**PROVIDED MATERIAL:**
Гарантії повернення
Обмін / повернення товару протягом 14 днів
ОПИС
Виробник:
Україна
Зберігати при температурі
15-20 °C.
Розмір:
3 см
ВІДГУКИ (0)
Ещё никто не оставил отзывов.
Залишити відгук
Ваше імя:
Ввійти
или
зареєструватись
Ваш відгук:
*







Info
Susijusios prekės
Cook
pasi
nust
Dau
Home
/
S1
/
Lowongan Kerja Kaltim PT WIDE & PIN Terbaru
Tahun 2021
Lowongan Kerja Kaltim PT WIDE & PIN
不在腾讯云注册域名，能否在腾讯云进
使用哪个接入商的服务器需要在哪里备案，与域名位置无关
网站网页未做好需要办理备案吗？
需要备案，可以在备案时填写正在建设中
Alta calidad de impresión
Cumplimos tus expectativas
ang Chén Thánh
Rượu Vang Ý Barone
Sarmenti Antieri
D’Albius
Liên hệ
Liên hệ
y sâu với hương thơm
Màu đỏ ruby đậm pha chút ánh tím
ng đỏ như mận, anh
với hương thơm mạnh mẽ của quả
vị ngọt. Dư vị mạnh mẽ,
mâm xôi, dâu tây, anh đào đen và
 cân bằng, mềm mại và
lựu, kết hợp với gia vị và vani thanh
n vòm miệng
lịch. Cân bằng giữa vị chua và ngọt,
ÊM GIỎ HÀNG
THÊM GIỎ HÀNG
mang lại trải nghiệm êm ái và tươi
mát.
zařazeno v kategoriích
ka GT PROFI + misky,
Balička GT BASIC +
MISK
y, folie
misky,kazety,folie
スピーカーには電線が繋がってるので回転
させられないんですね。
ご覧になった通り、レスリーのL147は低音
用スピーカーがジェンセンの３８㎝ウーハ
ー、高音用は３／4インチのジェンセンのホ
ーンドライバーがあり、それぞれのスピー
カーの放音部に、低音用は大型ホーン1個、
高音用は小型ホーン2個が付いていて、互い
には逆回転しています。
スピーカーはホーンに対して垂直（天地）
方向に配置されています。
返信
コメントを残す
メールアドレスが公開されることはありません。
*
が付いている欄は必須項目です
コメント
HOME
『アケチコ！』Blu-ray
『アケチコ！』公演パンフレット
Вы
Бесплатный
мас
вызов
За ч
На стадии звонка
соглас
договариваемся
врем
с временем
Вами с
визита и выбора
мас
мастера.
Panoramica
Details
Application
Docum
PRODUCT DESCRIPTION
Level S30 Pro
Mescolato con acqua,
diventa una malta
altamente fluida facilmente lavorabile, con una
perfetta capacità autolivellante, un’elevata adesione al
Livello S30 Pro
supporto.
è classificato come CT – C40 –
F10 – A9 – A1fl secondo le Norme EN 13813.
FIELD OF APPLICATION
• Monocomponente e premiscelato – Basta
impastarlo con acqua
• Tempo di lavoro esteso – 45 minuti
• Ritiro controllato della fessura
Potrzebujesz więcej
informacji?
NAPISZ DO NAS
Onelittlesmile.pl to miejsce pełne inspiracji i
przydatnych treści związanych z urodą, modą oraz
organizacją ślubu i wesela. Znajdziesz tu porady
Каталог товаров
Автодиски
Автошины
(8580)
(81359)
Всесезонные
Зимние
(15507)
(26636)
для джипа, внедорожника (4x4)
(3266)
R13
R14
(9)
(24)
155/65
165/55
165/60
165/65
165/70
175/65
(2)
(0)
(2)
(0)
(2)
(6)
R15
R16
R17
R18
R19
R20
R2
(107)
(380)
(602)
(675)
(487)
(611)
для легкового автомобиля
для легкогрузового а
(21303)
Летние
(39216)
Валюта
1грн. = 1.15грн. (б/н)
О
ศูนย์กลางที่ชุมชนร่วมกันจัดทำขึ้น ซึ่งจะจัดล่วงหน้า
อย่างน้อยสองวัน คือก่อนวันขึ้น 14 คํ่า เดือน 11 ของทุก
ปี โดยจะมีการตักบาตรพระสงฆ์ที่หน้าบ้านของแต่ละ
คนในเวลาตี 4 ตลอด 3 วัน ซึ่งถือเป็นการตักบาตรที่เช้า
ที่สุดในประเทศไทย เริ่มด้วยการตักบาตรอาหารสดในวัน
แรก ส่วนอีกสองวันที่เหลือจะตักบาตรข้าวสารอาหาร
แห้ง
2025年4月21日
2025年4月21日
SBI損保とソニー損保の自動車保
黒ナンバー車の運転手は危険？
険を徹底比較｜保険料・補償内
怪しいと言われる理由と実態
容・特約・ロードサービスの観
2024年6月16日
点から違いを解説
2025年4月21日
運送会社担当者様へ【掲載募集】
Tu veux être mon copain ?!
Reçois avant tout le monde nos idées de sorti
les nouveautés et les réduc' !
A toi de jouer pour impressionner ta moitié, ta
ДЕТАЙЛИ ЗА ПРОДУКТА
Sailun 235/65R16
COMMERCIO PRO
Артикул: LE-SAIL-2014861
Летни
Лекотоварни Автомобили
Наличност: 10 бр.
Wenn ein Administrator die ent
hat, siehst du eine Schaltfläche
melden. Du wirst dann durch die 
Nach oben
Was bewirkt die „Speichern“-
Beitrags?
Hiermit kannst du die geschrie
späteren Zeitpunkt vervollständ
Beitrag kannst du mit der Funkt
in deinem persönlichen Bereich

**TASK TO CARRY OUT:** Scan the listing for the word "Kaltim". Copy every line in which it appears.

**SOLUTION TO THE PROBLEM:**
Lowongan Kerja Kaltim PT WIDE & PIN Terbaru
Lowongan Kerja Kaltim PT WIDE & PIN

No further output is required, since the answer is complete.